I poeti incazzati tornano a colpire.
Il motivo del perché, dopo quasi quarantaquattro anni di carriera, i New Model Army non sono ancora riconosciuti come una delle band fondamentali della musica rock nell’accezione più ampia del termine rimane un mistero. In quattro decenni non hanno mai sbagliato un disco: pur muovendosi su sonorità ogni volta differenti, hanno sempre mantenuto un’integrità artistica inattaccabile. E poi i testi: quelli dei New Model Army andrebbero studiati uno per uno.
Si prenda ad esempio questa nuovissima First Summer After.
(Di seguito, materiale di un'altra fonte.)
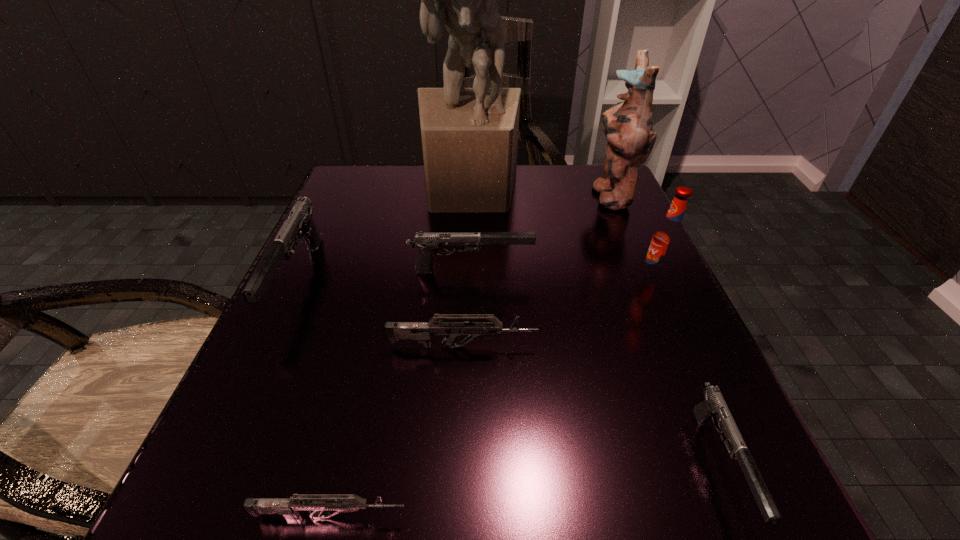 The image size is (960, 540). I want to click on vacant space located at the muzzle end of the second gray gun from right to left, so click(x=651, y=270).

Where is `vacant space located 0.100m aimed along the barrel of the farther grey gun`? vacant space located 0.100m aimed along the barrel of the farther grey gun is located at coordinates (604, 347).

I want to click on free region located aimed along the barrel of the nearer grey gun, so click(x=733, y=516).

Identify the location of sculpture that is at the far edge. This screenshot has width=960, height=540. (469, 135).

I want to click on figurine that is at the far edge, so click(628, 126).

In order to click on object present at the near edge in this screenshot , I will do `click(288, 507)`.

Find the location of `figurine that is at the right edge`. figurine that is at the right edge is located at coordinates (628, 126).

Where is `root beer situated at the right edge`? root beer situated at the right edge is located at coordinates (668, 239).

Where is `object at the near left corner`? object at the near left corner is located at coordinates (288, 507).

The width and height of the screenshot is (960, 540). In order to click on object that is at the far right corner in this screenshot , I will do `click(628, 126)`. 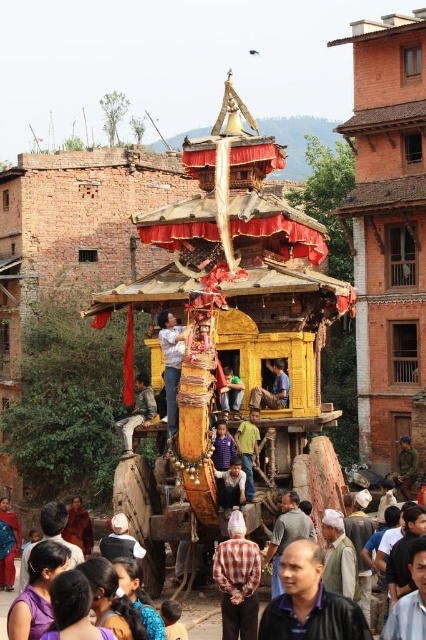 You are a photographer at the festival and want to capture both the blue fabric at center and the yellow wooden person at center in a single frame. Which object should you focus on first to ensure both are in the shot?

The blue fabric at center is larger in size than the yellow wooden person at center, so focusing on the blue fabric at center first will help ensure both objects are captured in the frame.

You are a festival attendee holding a 1 meter long pole. You want to place the pole between the blue fabric at center and the yellow wooden person at center. Is there enough space to fit the pole horizontally between them?

The distance between the blue fabric at center and the yellow wooden person at center is 1.12 meters. Since the pole is 1 meter long, there is enough space to fit it horizontally between them as the distance is greater than the pole length. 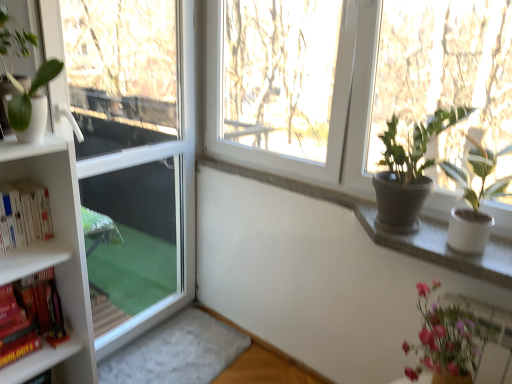 Question: Is white ceramic pot at upper right at the right side of pink glossy vase at lower right, acting as the first houseplant starting from the right?

Choices:
 (A) no
 (B) yes

Answer: (B)

Question: Is white ceramic pot at upper right looking in the opposite direction of pink glossy vase at lower right, the 3th houseplant when ordered from left to right?

Choices:
 (A) no
 (B) yes

Answer: (A)

Question: From a real-world perspective, is white ceramic pot at upper right located beneath pink glossy vase at lower right, the 3th houseplant when ordered from left to right?

Choices:
 (A) no
 (B) yes

Answer: (A)

Question: Would you consider white ceramic pot at upper right to be distant from pink glossy vase at lower right, which is the 3th houseplant from top to bottom?

Choices:
 (A) no
 (B) yes

Answer: (A)

Question: Can you confirm if white ceramic pot at upper right is shorter than pink glossy vase at lower right, the 3th houseplant when ordered from left to right?

Choices:
 (A) no
 (B) yes

Answer: (B)

Question: Can you confirm if white ceramic pot at upper right is smaller than pink glossy vase at lower right, the 3th houseplant when ordered from left to right?

Choices:
 (A) yes
 (B) no

Answer: (A)

Question: Considering the relative positions of matte white pot at left, which is the third houseplant in bottom-to-top order, and hardcover books at left, which is the 2th book in bottom-to-top order, in the image provided, is matte white pot at left, which is the third houseplant in bottom-to-top order, to the right of hardcover books at left, which is the 2th book in bottom-to-top order, from the viewer's perspective?

Choices:
 (A) no
 (B) yes

Answer: (B)

Question: From a real-world perspective, does matte white pot at left, acting as the 1th houseplant starting from the left, sit lower than hardcover books at left, which is the 2th book in bottom-to-top order?

Choices:
 (A) no
 (B) yes

Answer: (A)

Question: From the image's perspective, is matte white pot at left, which is the third houseplant in bottom-to-top order, located beneath hardcover books at left, which is the 2th book in bottom-to-top order?

Choices:
 (A) yes
 (B) no

Answer: (B)

Question: Is matte white pot at left, which is the third houseplant in bottom-to-top order, turned away from hardcover books at left, which is the 2th book in bottom-to-top order?

Choices:
 (A) no
 (B) yes

Answer: (A)

Question: Does matte white pot at left, placed as the third houseplant when sorted from right to left, touch hardcover books at left, which is the 2th book in bottom-to-top order?

Choices:
 (A) yes
 (B) no

Answer: (B)

Question: Is matte white pot at left, which ranks as the 1th houseplant in top-to-bottom order, thinner than hardcover books at left, placed as the 1th book when sorted from top to bottom?

Choices:
 (A) yes
 (B) no

Answer: (B)

Question: Is pink glossy vase at lower right, which is the 3th houseplant from top to bottom, smaller than matte gray pot at upper right, placed as the second houseplant when sorted from right to left?

Choices:
 (A) yes
 (B) no

Answer: (B) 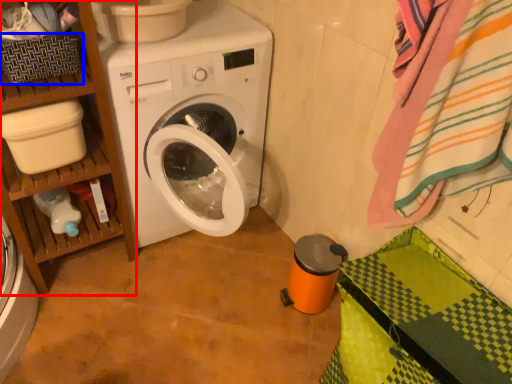 Question: Which of the following is the farthest to the observer, shelf (highlighted by a red box) or basket (highlighted by a blue box)?

Choices:
 (A) shelf
 (B) basket

Answer: (B) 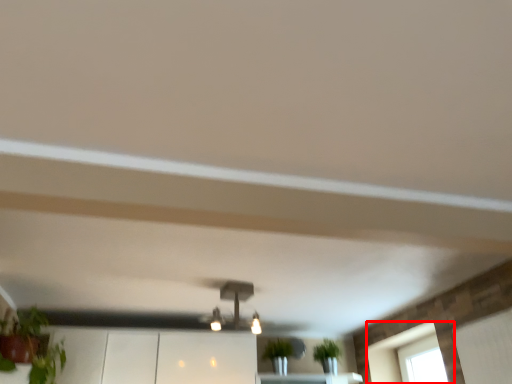 Question: In this image, where is window (annotated by the red box) located relative to light fixture?

Choices:
 (A) right
 (B) left

Answer: (A) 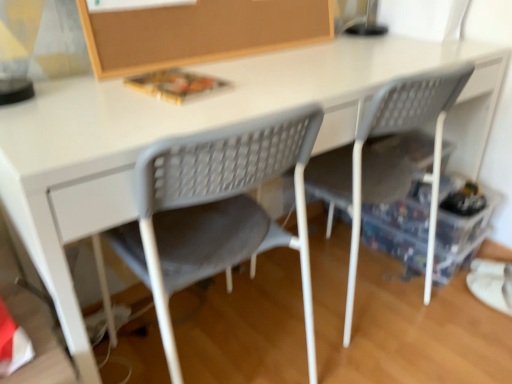 Locate an element on the screen. vacant space underneath gray plastic chair at center, the second chair positioned from the left (from a real-world perspective) is located at coordinates (338, 291).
Tralasciando l’aspetto musicale (nulla da eccepire, come al solito – ma appunto per loro è uno standard che per altre migliaia di band sarebbe una vetta inarrivabile in quanto gusto nel songwriting), è il testo quello che – ancora una volta – mira al cuore.
Se la press release parla di un road movie con colpi di scena, l’anima riporta a ben altre visioni più reali e concrete: sono tempi strani quelli che stiamo vivendo, anni in cui gli scenari e le vite cambiano radicalmente in un batter d’occhio e ci mettono in una posizione di mezzo tra il prima e il dopo, un reset non richiesto che fa riempire di domande ed è completamente avaro di risposte.
Impossibile quindi non ritrovarsi nelle parole di Justin Sullivan e farle proprie, ognuno con risvolti diversi ma con un senso comune di condivisione che dà calore nel momento più gelido del nuovo secolo.
I New Model Army erano e rimangono uno sguardo amaramente poetico e vivido nei confronti della vita che ci scorre intorno e che pulsa dentro: una band da ascoltare, non da sentire e basta.